Su cuerpo siempre reaccionaba de forma extraña hacia la pastilla azul. La primera vez que contempló en el espejo su cara llena de lágrimas, se sorprendió. No comprendía lo que le estaba pasando.
Se colocó las lentillas para continuar con su trabajo, sabía que dentro de unos minutos pasaría el efecto. Siempre lo hacía. Esperó. En esta ocasión duraba más de lo habitual; no podía concentrarse, sólo recordaba esas personas que veía, quiénes eran, tenían su mismo color negro de ojos. Una se desvanecía cada vez que intentaba escudriñar su aspecto. Era tan parecida a ella. Posó su mano sobre el tarro que le pedía comer otra pastilla. En la etiqueta rezaba en mayúscula: Consumir una al día.

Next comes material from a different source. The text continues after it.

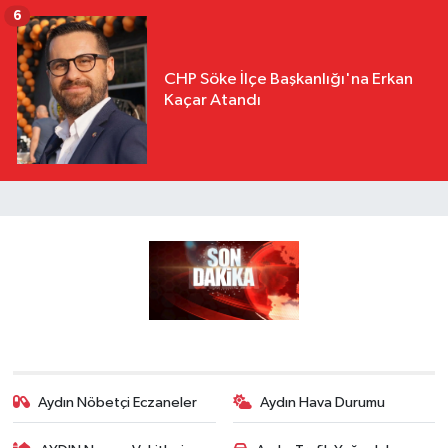
6
CHP Söke İlçe Başkanlığı'na Erkan
Kaçar Atandı
Aydın Nöbetçi Eczaneler
Aydın Hava Durumu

Se paseó por la estancia intentando acallar el dulzor adictivo de la cebolla que colmaba su boca. Tenía que saber quién era esa mujer de pelo rizado que no podía apartar de su mente.
Abrió el tarro azul y se tomó todo su contenido.
Cuando las autoridades llamaron a su puerta reclamando un lote defectuoso de pastillas, ya había cobrado un mar de sensaciones.